What is… Dizziness?
- Apex Experts

- Sep 3
- 3 min read
Dizziness is one of the most common symptoms reported in both GP surgeries and emergency departments. Yet it remains one of the most misunderstood, not just by patients, but sometimes by professionals too.
What exactly is dizziness? Is it the same as vertigo? And when should it raise clinical or legal red flags?
In this article, we’ll break down the key concepts, causes, and medico-legal relevance of dizziness, clearly and without the jargon.
First Things First: What Do People Mean by “Dizziness”?
“Dizziness” isn’t a diagnosis, it’s a symptom. And it’s subjective, meaning people use it to describe a range of very different sensations. That’s why the first clinical task is always to clarify what the patient actually means.
The four most common interpretations of dizziness are:
1. Vertigo
A false sensation of movement, often described as spinning, swaying, or tilting. It’s usually caused by inner ear or vestibular disorders.
2. Presyncope
A feeling of light-headedness or near-fainting, often due to reduced blood flow to the brain (e.g. low blood pressure, arrhythmia).
3. Disequilibrium
A sense of unsteadiness or imbalance, particularly when walking. This may be related to problems with proprioception, vision, or cerebellar function.
4. Non-specific dizziness
A vague feeling of being “off,” “woozy,” or “foggy” - sometimes linked to anxiety, medication, or systemic illness.
Understanding these distinctions is crucial to accurate diagnosis and treatment.
Why This Matters Medically and Legally

Because dizziness is so common and sometimes vague, it’s also easy to miss or misdiagnose. In medico-legal contexts, it often features in:
Missed strokes (especially posterior circulation strokes)

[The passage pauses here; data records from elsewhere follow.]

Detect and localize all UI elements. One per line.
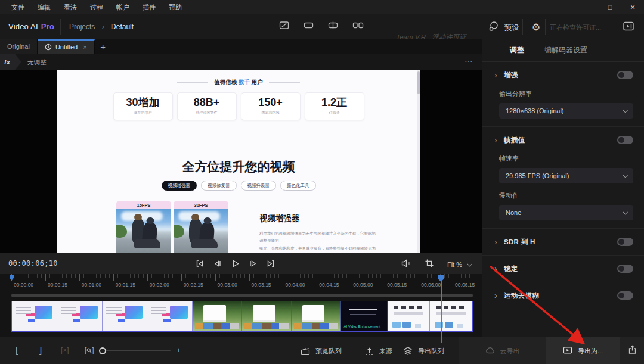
- timeline-zoom-slider[interactable]: [100, 350, 171, 351]
- frame-rate-select[interactable]: 29.985 FPS (Original): [499, 168, 633, 183]
- dual-view-icon[interactable]: [352, 21, 364, 30]
- preview-queue-button[interactable]: 预览队列: [301, 337, 342, 364]
- panel-toggle-button[interactable]: [623, 21, 634, 34]
- ruler-label: 00:02:00: [150, 282, 169, 288]
- tab-close-icon[interactable]: ×: [83, 43, 86, 51]
- frame-interpolation-toggle[interactable]: [617, 136, 633, 144]
- zoom-fit-select[interactable]: Fit %: [447, 261, 471, 268]
- previous-frame-button[interactable]: [212, 259, 222, 271]
- section-stabilize-header[interactable]: › 稳定: [494, 256, 633, 282]
- ruler-tick: [427, 274, 428, 278]
- feature-pill[interactable]: 视频增强器: [162, 181, 197, 191]
- motion-deblur-toggle[interactable]: [617, 291, 633, 300]
- stat-caption: 订阅者: [329, 110, 340, 116]
- menu-item[interactable]: 过程: [83, 0, 110, 14]
- menu-item[interactable]: 帐户: [110, 0, 136, 14]
- skip-end-button[interactable]: [266, 259, 276, 271]
- stabilize-toggle[interactable]: [617, 265, 633, 273]
- settings-button[interactable]: ⚙: [530, 20, 543, 33]
- sdr-to-hdr-toggle[interactable]: [617, 238, 633, 246]
- timeline-thumbnail[interactable]: [292, 301, 341, 331]
- stat-caption: 满意的用户: [134, 110, 152, 116]
- split-view-icon[interactable]: [328, 21, 338, 30]
- preset-button[interactable]: 预设: [488, 20, 519, 35]
- zoom-slider-handle[interactable]: [99, 347, 106, 354]
- output-resolution-select[interactable]: 1280×638 (Original): [499, 103, 633, 119]
- feature-pill[interactable]: 视频修复器: [201, 181, 237, 191]
- mute-button[interactable]: [401, 259, 411, 270]
- ruler-tick: [253, 274, 254, 278]
- slow-motion-select[interactable]: None: [499, 205, 633, 220]
- ruler-tick: [283, 274, 283, 281]
- tab-original[interactable]: Original: [0, 39, 38, 54]
- section-sdr-to-hdr-header[interactable]: › SDR 到 H: [494, 229, 633, 255]
- ruler-tick: [431, 274, 432, 278]
- timeline-ruler[interactable]: 00:00:0000:00:1500:01:0000:01:1500:02:00…: [0, 274, 475, 291]
- ruler-tick: [96, 274, 97, 278]
- minimize-button[interactable]: —: [576, 0, 599, 14]
- feature-pill[interactable]: 视频升级器: [241, 181, 277, 191]
- ruler-tick: [372, 274, 373, 278]
- ruler-tick: [278, 274, 279, 278]
- timeline-thumbnail[interactable]: [430, 301, 472, 331]
- menu-item[interactable]: 看法: [57, 0, 83, 14]
- timeline-thumbnail[interactable]: [57, 301, 103, 331]
- source-button[interactable]: 来源: [365, 337, 392, 364]
- timeline-thumbnail[interactable]: [242, 301, 292, 331]
- breadcrumb[interactable]: Projects › Default: [69, 23, 134, 31]
- ruler-tick: [134, 274, 135, 278]
- menu-item[interactable]: 编辑: [31, 0, 57, 14]
- section-enhance-header[interactable]: › 增强: [494, 62, 633, 88]
- timeline-thumbnail[interactable]: [193, 301, 242, 331]
- menu-item[interactable]: 插件: [136, 0, 162, 14]
- skip-start-button[interactable]: [194, 259, 205, 271]
- export-queue-button[interactable]: 导出队列: [403, 337, 444, 364]
- timeline-thumbnail[interactable]: [147, 301, 193, 331]
- maximize-button[interactable]: □: [599, 0, 621, 14]
- ruler-tick: [130, 274, 131, 278]
- clear-trim-button[interactable]: [×]: [61, 346, 69, 354]
- next-frame-button[interactable]: [248, 259, 258, 271]
- timeline-thumbnail[interactable]: [103, 301, 148, 331]
- timeline-thumbnail[interactable]: [12, 301, 57, 331]
- ruler-tick: [168, 274, 169, 278]
- zoom-to-fit-button[interactable]: []: [85, 346, 94, 354]
- single-view-icon[interactable]: [304, 21, 314, 30]
- add-tab-button[interactable]: +: [95, 39, 112, 54]
- more-options-button[interactable]: ⋯: [465, 56, 473, 66]
- share-button[interactable]: [620, 337, 644, 364]
- tab-codec-settings[interactable]: 编解码器设置: [544, 45, 587, 55]
- ruler-tick: [37, 274, 38, 278]
- section-frame-interpolation-header[interactable]: › 帧插值: [494, 127, 633, 153]
- menu-item[interactable]: 帮助: [162, 0, 188, 14]
- menu-item[interactable]: 文件: [5, 0, 31, 14]
- export-as-button[interactable]: 导出为...: [546, 337, 620, 364]
- crop-button[interactable]: [425, 259, 434, 270]
- ruler-tick: [33, 274, 33, 278]
- ruler-tick: [364, 274, 364, 278]
- close-button[interactable]: ×: [621, 0, 644, 14]
- section-motion-deblur-header[interactable]: › 运动去模糊: [494, 282, 633, 309]
- play-button[interactable]: [230, 259, 240, 271]
- cloud-export-button[interactable]: 云导出: [459, 337, 546, 364]
- breadcrumb-root[interactable]: Projects: [69, 23, 95, 31]
- enhance-toggle[interactable]: [617, 71, 633, 79]
- preview-canvas: 值得信赖 数千 用户 30增加满意的用户88B+处理过的文件150+国家和区域1…: [0, 70, 482, 253]
- tab-adjust[interactable]: 调整: [510, 45, 524, 55]
- feature-pill[interactable]: 颜色化工具: [280, 181, 316, 191]
- ruler-label: 00:01:15: [116, 282, 135, 288]
- set-in-point-button[interactable]: [: [16, 345, 18, 355]
- expand-view-icon[interactable]: [279, 21, 289, 30]
- ruler-tick: [457, 274, 457, 278]
- timeline-thumbnail[interactable]: AI Video Enhancement: [341, 301, 388, 331]
- tab-untitled[interactable]: Untitled ×: [38, 39, 95, 54]
- page-scrollbar[interactable]: [417, 70, 420, 253]
- ruler-tick: [49, 274, 50, 278]
- zoom-in-button[interactable]: +: [177, 346, 181, 354]
- comparison-before: 15FPS: [116, 201, 171, 253]
- section-frame-interpolation: › 帧插值 帧速率 29.985 FPS (Original) 慢动作 None: [482, 127, 644, 229]
- breadcrumb-current[interactable]: Default: [111, 23, 134, 31]
- timeline-scrollbar[interactable]: [11, 294, 473, 297]
- timeline-thumbnail[interactable]: [388, 301, 430, 331]
- set-out-point-button[interactable]: ]: [39, 345, 42, 355]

Inappropriate discharge from A&E
Falls and head injuries
Negligent prescription or polypharmacy cases
Claims involving chronic conditions like Menière’s disease or vestibular migraine
Proper assessment, documentation, and follow-up are key. A failure to act on red flags or conduct appropriate neurological exams can have serious consequences for patient safety and legal liability.
Common Causes of Dizziness (Grouped by System)
Here’s a breakdown of common causes, grouped to help with clinical reasoning:
Ear (Peripheral Vestibular)
Benign paroxysmal positional vertigo (BPPV)
Vestibular neuritis or labyrinthitis
Menière’s disease
Acoustic neuroma (rare)
Central Neurological
Stroke (especially brainstem or cerebellar)
Multiple sclerosis
Tumours or trauma
Cardiovascular
Postural hypotension
Cardiac arrhythmias (e.g. atrial fibrillation, heart block)
Vasovagal syncope
Structural heart disease
Systemic / Other
Anaemia
Hypoglycaemia
Medication side effects (e.g. antihypertensives, sedatives)
Anxiety or panic disorders
How Is Dizziness Assessed?
A good dizziness assessment requires careful listening and focused examination. Key steps include:
Detailed history: onset, duration, triggers, associated symptoms (e.g. hearing loss, palpitations)
Orthostatic blood pressure measurements
Neurological and vestibular exam: including Romberg test, head impulse test, and cerebellar signs
Cardiac assessment: pulse check, ECG, possibly Holter monitoring
ENT examination: if hearing loss or tinnitus is involved
Dizziness in the Medico-Legal World
In the legal space, dizziness may feature in:
1. Delayed Diagnosis Claims
For example, a patient presents with vertigo and unsteadiness, but is misdiagnosed with BPPV when the underlying cause is a posterior circulation stroke. Failure to perform neurological exams or recognise red flags can be the basis for a negligence claim.
2. Medication Errors
Elderly patients started on multiple antihypertensives may develop postural hypotension and fall, sustaining injuries. Dizziness here could have been predicted and monitored.
3. Occupational Injury or Disability Claims
Chronic vestibular disorders like Menière’s or vestibular migraine can cause long-term disability, and expert evidence may be required to comment on functional capacity or prognosis.
Final Thoughts
Dizziness might seem like a minor complaint, but in both medicine and law, it’s often the canary in the coal mine. Properly assessing and interpreting it can be the difference between reassurance and life-changing harm.
For clinicians, it’s about curiosity and caution. For legal professionals, it’s about understanding when something that sounds benign was actually a warning sign missed.
And for patients? It’s often about being believed and carefully listened to.